Once that command finishes running your TiVo will reboot with version 6.4a. It will say "Preparing the service update...This may take up to an hour". At this point your unit is no longer hacked and it should receive future SW upgrades.

This information is accurate to the best of my knowledge, but proceed carefully and make backups first if you're unsure of what you're doing.


----------



## Boiler81 (Aug 10, 2002)

Thank You for the effort in documenting this. I chose to download and use Slicer. It was just easier for me. Hopefully someone can take advantage of your instructions.


----------



## Ilovetorecord2 (Mar 21, 2000)

I have 6.2 and don't have HD tv and won't until my tv dies which can take some time.

I still get my locals but I am in the San Francisco Bay Area.
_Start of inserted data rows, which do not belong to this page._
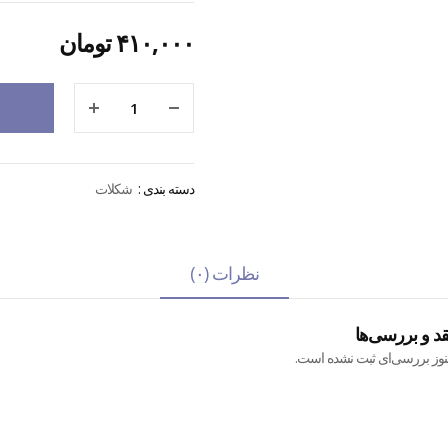
۴۱۰,۰۰۰
تومان
دسته بندی :
شکلات
نظرات (۰)
قد و بررسی‌ها
نوز بررسی‌ای ثبت نشده است.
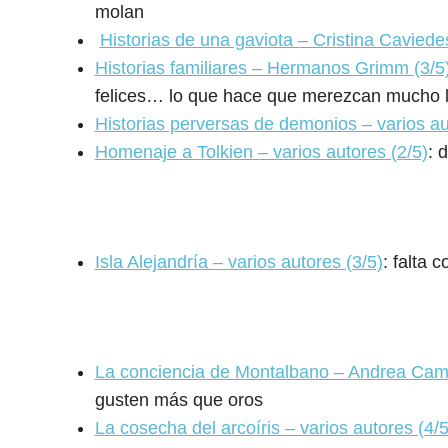
molan
Historias de una gaviota – Cristina Caviedes
Historias familiares – Hermanos Grimm (3/5
felices… lo que hace que merezcan mucho 
Historias perversas de demonios – varios au
Homenaje a Tolkien – varios autores (2/5)
: 
Isla Alejandría – varios autores (3/5)
: falta 
La conciencia de Montalbano – Andrea Camil
gusten más que oros
La cosecha del arcoíris – varios autores (4/5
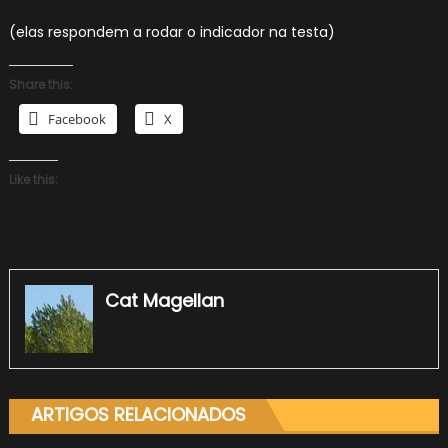
(elas respondem a rodar o indicador na testa)
Share this:
Facebook
X
Like this:
Cat Magellan
ARTIGOS RELACIONADOS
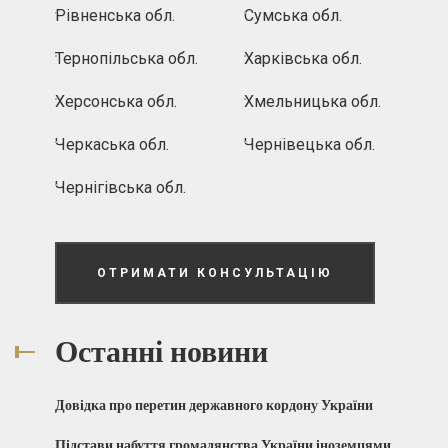
Рівненська обл.
Сумська обл.
Тернопільська обл.
Харківська обл.
Херсонська обл.
Хмельницька обл.
Черкаська обл.
Чернівецька обл.
Чернігівська обл.
ОТРИМАТИ КОНСУЛЬТАЦІЮ
Останні новини
Довідка про перетин державного кордону України
Підстави набуття громадянства України іноземцями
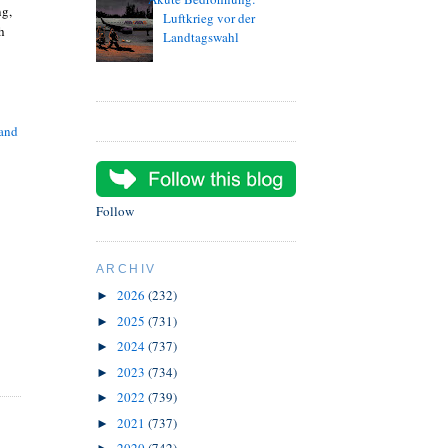
ng,
Luftkrieg vor der
h
Landtagswahl
and
Follow
ARCHIV
2026
(232)
►
2025
(731)
►
2024
(737)
►
2023
(734)
►
2022
(739)
►
2021
(737)
►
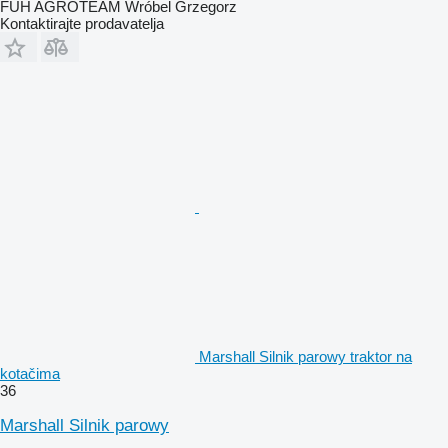
FUH AGROTEAM Wróbel Grzegorz
Kontaktirajte prodavatelja
Marshall Silnik parowy traktor na
kotačima
36
Marshall Silnik parowy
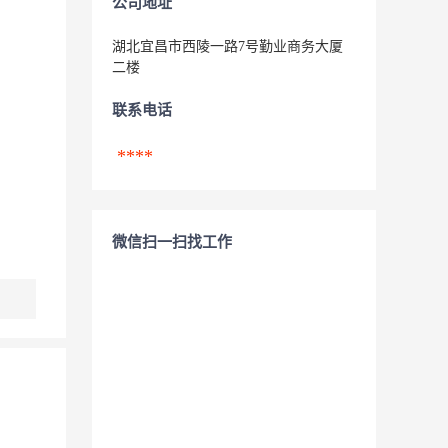
公司地址
湖北宜昌市西陵一路7号勤业商务大厦
二楼
联系电话
****
微信扫一扫找工作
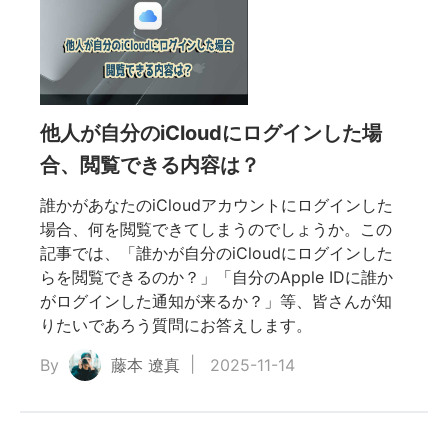
他人が自分のiCloudにログインした場
合、閲覧できる内容は？
誰かがあなたのiCloudアカウントにログインした
場合、何を閲覧できてしまうのでしょうか。この
記事では、「誰かが自分のiCloudにログインした
らを閲覧できるのか？」「自分のApple IDに誰か
がログインした通知が来るか？」等、皆さんが知
りたいであろう質問にお答えします。
By
藤本 遼真
2025-11-14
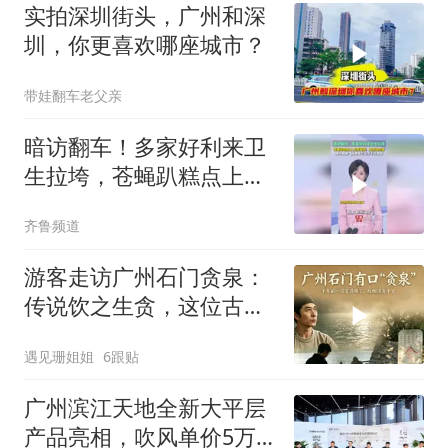
实拍深圳街头，广州和深
圳，你更喜欢哪座城市？
带娃翻车老父亲
暗访翻车！多家好利来卫
生拉垮，苍蝇趴糕点上店
员竟说：天热很正常
齐鲁频道
游客走访广州石门贪泉：
传说饮之生贪，这位古人
却饮出千古清风
遇见珊姐姐
6跟贴
广州滨江天地全新大平层
产品亮相，吹风单价5万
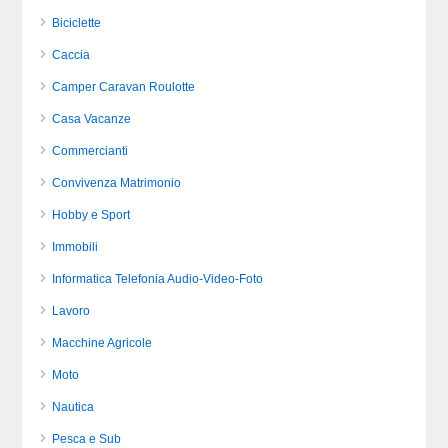
Biciclette
Caccia
Camper Caravan Roulotte
Casa Vacanze
Commercianti
Convivenza Matrimonio
Hobby e Sport
Immobili
Informatica Telefonia Audio-Video-Foto
Lavoro
Macchine Agricole
Moto
Nautica
Pesca e Sub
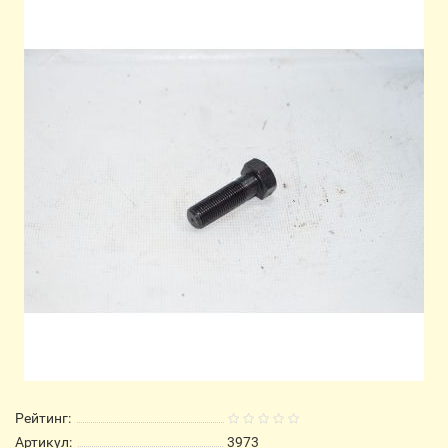
Рейтинг:
Артикул:
3973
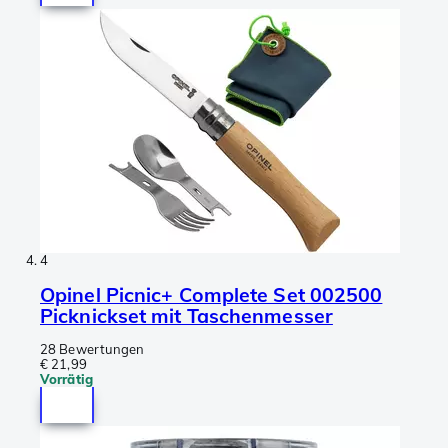
4
Opinel Picnic+ Complete Set 002500
Picknickset mit Taschenmesser
28 Bewertungen
€ 21,99
Vorrätig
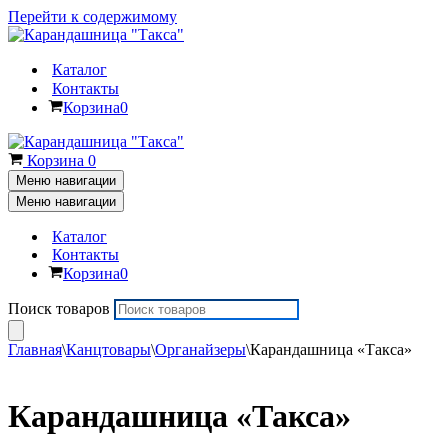
Перейти к содержимому
Каталог
Контакты
Корзина
0
Корзина
0
Меню навигации
Меню навигации
Каталог
Контакты
Корзина
0
Поиск товаров
Главная
\
Канцтовары
\
Органайзеры
\
Карандашница «Такса»
Карандашница «Такса»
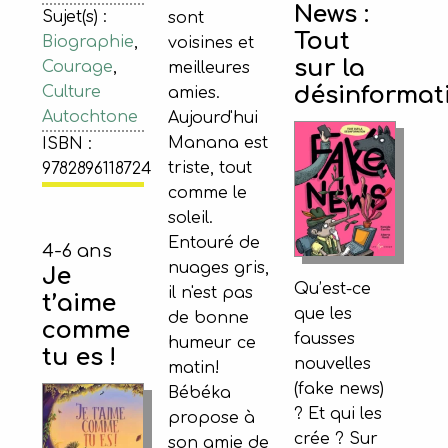
News :
Sujet(s) :
sont
Tout
Biographie
,
voisines et
sur la
Courage
,
meilleures
désinformat
Culture
amies.
Autochtone
Aujourd'hui
Manana est
ISBN :
triste, tout
9782896118724
comme le
soleil.
Entouré de
4-6 ans
nuages gris,
Je
Qu’est-ce
il n'est pas
t’aime
que les
de bonne
comme
fausses
humeur ce
tu es !
nouvelles
matin!
(fake news)
Bébéka
? Et qui les
propose à
crée ? Sur
son amie de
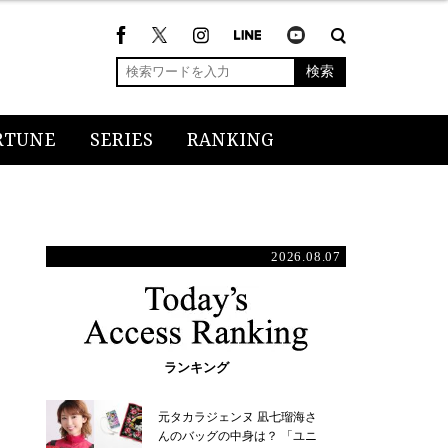
検索
RTUNE
SERIES
RANKING
2026.08.07
ランキング
元タカラジェンヌ 凪七瑠海さ
んのバッグの中身は？ 「ユニ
I like have MRV as I sometimes burn tv shows for trips on dvd.


----------



## stevel (Aug 23, 2000)

You don't need MRV to extract and burn recordings.


----------



## sk33t3r (Jul 9, 2003)

stevel said:


> You're in a privileged position, as your locals are the same as the east coast "distant networks" feeds in the 390s, hence you can get the 390s. That leaves out some of the channels you would otherwise receive as locals. People outside the NYC and LA locals areas can't get the DNS channels.


I couldnt get VIGGLE to understand this, Im in Texas so when we tried viggle it gave us some error about locals in the 390's. I emailed them and they didnt understand when I was trying to state.


----------



## dy123 (May 28, 2010)

When I run - echo mls /SwSystem | tivosh

This is what I see.

bash-2.02# echo mls /SwSystem | tivosh
Directory of /SwSystem starting at ''

Name Type FsId Date Time Size
---- ---- ---- ---- ---- ----
6.2a-01-2-351 tyDb 4815 03/07/07 20:00 724
ACTIVE tyDb 4815 03/07/07 20:00 724

bash-2.02#
bash-2.02#

I have never had my tivo attacted to a phone line. Is that why I don't see 6.4 listed? 

It is attacted to a phone line now. I wonder if the updates will arrive.


----------



## Ilovetorecord2 (Mar 21, 2000)

Spoke too soon. My locals went also. Upgrade one of my tivo to thr TR24 which is quite different. I don't have a HD tv and won't for quite awhile.

Miss the MRV and messed up on trying to get Movieloader on it.

Trying to get the tivo I replaced and upgraded to 6.4 back to 6.2 without losing the recordings but have not found the answer yet.


----------



## darrin75 (Jul 22, 2004)

Has anyone ever tried to compare the 6.2 code to the 6.4a code to figure out where Mrv code is in 6.2 and place the code back into 6.4a. Is 6.4 a completely revamped or overhaul of the code from 6.2 or 6.3 for that matter. I am surprised no one out there has figured out a way to do this?


----------